Le 25 Mai (1800), l'explosion d'une poudrière dans la tour des Espagnols du château des Ducs de Bretagne entraîne d'importants dommages sur l'aile Sud de la Cathédrale. L'observatoire est maintenu, pour les études astronomiques, et pour les besoins de l'école d'hydrographie, qui forme les officiers de marine aux nouvelles techniques de navigation. La tour en bois présente rapidement des signes de vétusté, et, la cathédrale ayant retrouvé sa vocation religieuse, n'est pas située à un endroit adapté à un usage civil intensif. L'observatoire est déplacé en (1823) dans la tour de la "maison Graslin", rue Molière. La démolition des murailles à l'Est de la ville permit l'achèvement de la Cathédrale au (XIXème siècle), le bras Nord du Transept et le Chevet sont entrepris en (1840), le vieux Choeur Roman est abattu à partir de (1876) et l'ancienne tour de la croisée du transept en (1886). Après 457 années de travaux, la Cathédrale est enfin inaugurée le 25 Décembre (1891) par Mgr Le Coq.

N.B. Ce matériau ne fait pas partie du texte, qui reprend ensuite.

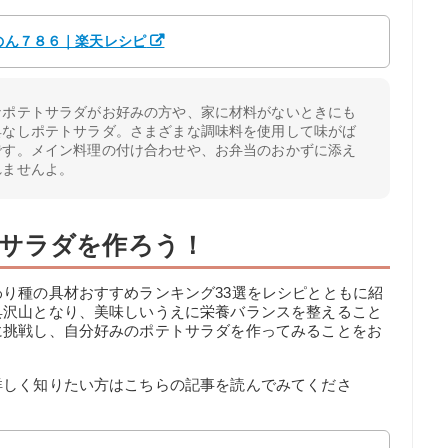
 のん７８６｜楽天レシピ
なポテトサラダがお好みの方や、家に材料がないときにも
具なしポテトサラダ。さまざまな調味料を使用して味がば
です。メイン料理の付け合わせや、お弁当のおかずに添え
れませんよ。
サラダを作ろう！
り種の具材おすすめランキング33選をレシピとともに紹
具沢山となり、美味しいうえに栄養バランスを整えること
に挑戦し、自分好みのポテトサラダを作ってみることをお
詳しく知りたい方はこちらの記事を読んでみてくださ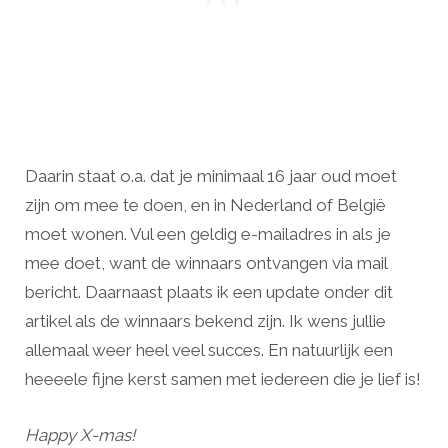
Daarin staat o.a. dat je minimaal 16 jaar oud moet
zijn om mee te doen, en in Nederland of België
moet wonen. Vul een geldig e-mailadres in als je
mee doet, want de winnaars ontvangen via mail
bericht. Daarnaast plaats ik een update onder dit
artikel als de winnaars bekend zijn. Ik wens jullie
allemaal weer heel veel succes. En natuurlijk een
heeeele fijne kerst samen met iedereen die je lief is!
Happy X-mas!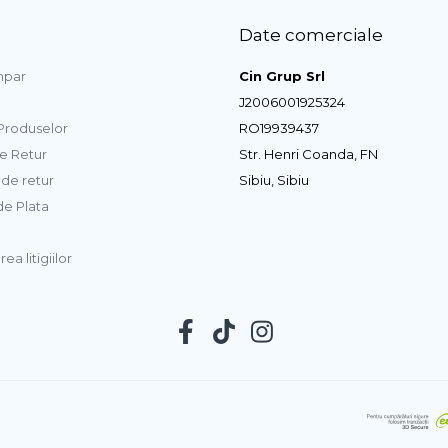
Date comerciale
par
Cin Grup Srl
J2006001925324
 Produselor
RO19939437
de Retur
Str. Henri Coanda, FN
de retur
Sibiu, Sibiu
e Plata
ea litigiilor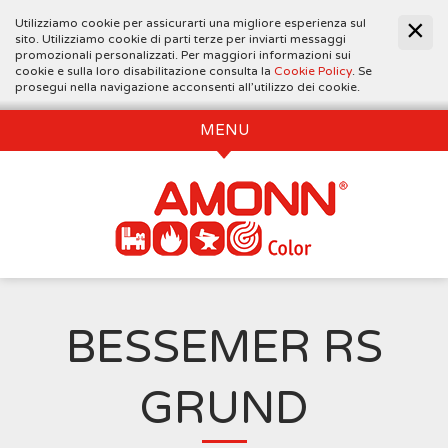
Utilizziamo cookie per assicurarti una migliore esperienza sul
sito. Utilizziamo cookie di parti terze per inviarti messaggi
promozionali personalizzati. Per maggiori informazioni sui
cookie e sulla loro disabilitazione consulta la
Cookie Policy
. Se
prosegui nella navigazione acconsenti all’utilizzo dei cookie.
MENU
BESSEMER RS
GRUND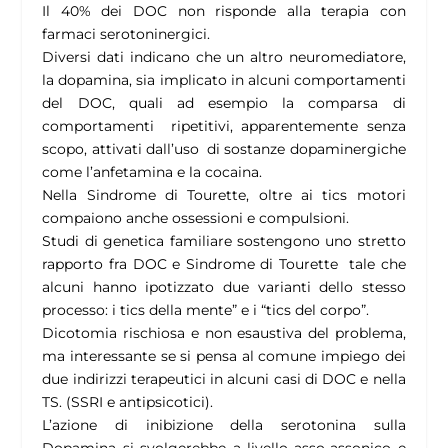
Il 40% dei DOC non risponde alla terapia con
farmaci serotoninergici.
Diversi dati indicano che un altro neuromediatore,
la dopamina, sia implicato in alcuni comportamenti
del DOC, quali ad esempio la comparsa di
comportamenti ripetitivi, apparentemente senza
scopo, attivati dall’uso di sostanze dopaminergiche
come l’anfetamina e la cocaina.
Nella Sindrome di Tourette, oltre ai tics motori
compaiono anche ossessioni e compulsioni.
Studi di genetica familiare sostengono uno stretto
rapporto fra DOC e Sindrome di Tourette tale che
alcuni hanno ipotizzato due varianti dello stesso
processo: i tics della mente” e i “tics del corpo”.
Dicotomia rischiosa e non esaustiva del problema,
ma interessante se si pensa al comune impiego dei
due indirizzi terapeutici in alcuni casi di DOC e nella
TS. (SSRI e antipsicotici).
L’azione di inibizione della serotonina sulla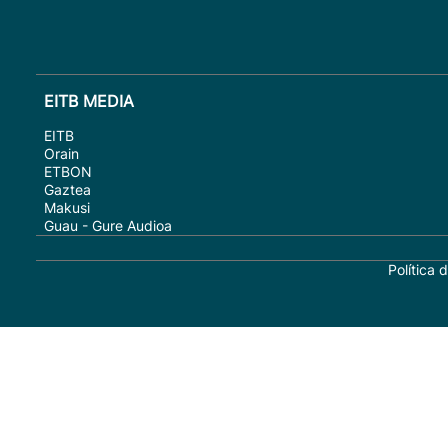
EITB MEDIA
EITB
Orain
ETBON
Gaztea
Makusi
Guau - Gure Audioa
Política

La façade de la Cathédrale de Nantes est encadrée de 2 tours assez massives, au sommet en terrasse. Elle présente quelques particularités remarquables, comme la présence d’une Chaire extérieure prévue pour prêcher aux foules assemblées sur la place, ou encore l’organisation en 5 Portails aux voussures richement décorées, 3 centraux et 2 latéraux. Les sculptures des Voussures ont une fonction Historiographique, en fonction du personnage auquel le portail est dédié. C'est devant la Cathédrale, place St Pierre, que Nicolas Fouquet est arrêté par d'Artagnan le 5 Septembre (1661) sur ordre de Louis XIV. Dans la nuit du 10 au 11 Novembre (1940), le jeune résistant Michel Dabat 9 Octobre (1921), Paris, ancien élève du lycée St Stanislas et de l'école des Beaux Arts de Nantes, installe, en compagnie de Christian de Mondragon, un drapeau français au sommet d'une des tours de la Cathédrale. Arrêté à la suite d'une dénonciation, il est condamné à 4 mois d'emprisonnement par le conseil de guerre du 8 Août (1941) et est fusillé, tout comme 15 autres personnes, le 22 Octobre (1941), à l'âge de 20 ans, au champ de tir du Bêle dans le cadre des représailles après la mort de Karl Hotz. Inhumé à St Julien de Concelles, sa sépulture ne comporte ni plaque ni lettre en raison de l'interdiction de toute inscription.

- le Grand Orgue

Les documents témoignent de la présence d’un orgue dans la Cathédrale dès le (XVème siècle), époque à laquelle l’édifice est érigé. L’orgue à l’origine de l’instrument actuel est l’oeuvre de Jacques Girardet pour la partie centrale et le positif, et date de (1619). Les parties latérales sont dues au facteur Adrien Lépine au siècle suivant (1768), puis c'est François Henri Clicquot, facteur du Roi, qui refait cet orgue à neuf en (1784). Il est alors doté de 49 jeux, répartis sur 5 claviers manuels et 1 pédalier. A la Révolution Française, l'organiste Denis Joubert sauve l’orgue neuf de la vente ou de la destruction en le faisant participer aux "Fêtes Révolutionnaires" qui se déroulent à la Cathédrale. En (1833), le Chapitre confie à Geiger, facteur de Nantes, le soin de relever le Grand Orgue. Mais le travail reste incomplet, avant d’être achevé en (1893). Le 15 Juin (1944), l’orgue subit des dégâts à la suite d’un violent bombardement sur Nantes. Un dommage de guerre affecté à l’instrument permet d’envisager une restauration. La manufacture Beuchet Debierre, de la ville, s'occupa du chantier et l’inauguration du nouvel instrument a lieu le 21 Novembre (1971). Le nombre de jeux est alors porté à 74. Lors de l'incendie qui se produit en (1972), Joseph Beuchet, alors à la tête de la manufacture, et ses ouvriers risquent leur vie pour bâcher l'instrument afin d'éviter des dégâts trop importants, cette opération permit d'abriter l'instrument de l'eau des pompiers qui, si elle s'était introduite dans les tuyaux, aurait rendu l'orgue hors d'usage. Des travaux doivent néanmoins être réalisés à la suite de cet incendie.

- l'Orgue de Choeur

Les cérémonies ordinaires sont généralement accompagnées par l'orgue de Choeur, aussi appelé, "petit orgue", qui n'en est pas moins le plus grand orgue d'accompagnement de France. Achevé par Louis Debierre en (1897), il est doté de 33 jeux. Également endommagé par les bombardements de (1944) puis par l'incendie de (1972), il est restauré puis rendu à ses fonctions en (1985). La partie instrumentale de l'orgue est classée au titre des Monuments Historiques depuis le 2 Décembre (1987).